> **TASK DIRECTIONS**: Among the records that follow, set down only the lines from the one containing "로 긴 배터리 사용 시간과 안정적인 고음질 오디오 전송 등" to the one containing "있으며, DJI Mic Mini의 착용성과 활용성을 마음껏 즐길 수", both included, exactly.

- Opening Delimiter -

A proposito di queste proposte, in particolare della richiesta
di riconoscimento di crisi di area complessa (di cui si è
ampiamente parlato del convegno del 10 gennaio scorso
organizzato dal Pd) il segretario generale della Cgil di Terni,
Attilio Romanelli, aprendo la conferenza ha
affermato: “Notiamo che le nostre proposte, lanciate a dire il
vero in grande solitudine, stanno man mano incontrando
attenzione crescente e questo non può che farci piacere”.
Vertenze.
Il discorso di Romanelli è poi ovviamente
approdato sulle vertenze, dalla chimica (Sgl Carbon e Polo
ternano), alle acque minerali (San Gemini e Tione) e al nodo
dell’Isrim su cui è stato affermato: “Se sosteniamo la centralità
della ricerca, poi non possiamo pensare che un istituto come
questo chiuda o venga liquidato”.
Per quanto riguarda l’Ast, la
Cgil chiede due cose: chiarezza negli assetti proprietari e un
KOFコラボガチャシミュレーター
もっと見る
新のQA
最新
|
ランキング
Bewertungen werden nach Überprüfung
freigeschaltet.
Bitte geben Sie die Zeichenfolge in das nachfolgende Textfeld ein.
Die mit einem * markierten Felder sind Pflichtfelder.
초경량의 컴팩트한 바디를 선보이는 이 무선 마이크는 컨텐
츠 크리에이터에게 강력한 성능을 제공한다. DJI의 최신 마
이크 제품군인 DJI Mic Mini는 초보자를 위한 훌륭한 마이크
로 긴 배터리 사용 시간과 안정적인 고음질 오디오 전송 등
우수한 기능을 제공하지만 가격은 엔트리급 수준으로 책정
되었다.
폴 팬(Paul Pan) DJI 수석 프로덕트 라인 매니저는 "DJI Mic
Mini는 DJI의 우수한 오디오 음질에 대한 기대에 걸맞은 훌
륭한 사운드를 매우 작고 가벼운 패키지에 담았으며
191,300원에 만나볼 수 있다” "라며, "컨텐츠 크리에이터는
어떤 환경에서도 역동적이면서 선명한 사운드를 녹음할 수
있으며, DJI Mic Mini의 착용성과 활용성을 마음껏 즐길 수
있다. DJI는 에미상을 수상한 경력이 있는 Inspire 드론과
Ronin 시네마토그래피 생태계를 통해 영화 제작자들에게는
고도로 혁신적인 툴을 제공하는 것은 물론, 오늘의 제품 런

- Closing Delimiter -

> **YOUR SOLUTION**:
로 긴 배터리 사용 시간과 안정적인 고음질 오디오 전송 등
우수한 기능을 제공하지만 가격은 엔트리급 수준으로 책정
되었다.
폴 팬(Paul Pan) DJI 수석 프로덕트 라인 매니저는 "DJI Mic
Mini는 DJI의 우수한 오디오 음질에 대한 기대에 걸맞은 훌
륭한 사운드를 매우 작고 가벼운 패키지에 담았으며
191,300원에 만나볼 수 있다” "라며, "컨텐츠 크리에이터는
어떤 환경에서도 역동적이면서 선명한 사운드를 녹음할 수
있으며, DJI Mic Mini의 착용성과 활용성을 마음껏 즐길 수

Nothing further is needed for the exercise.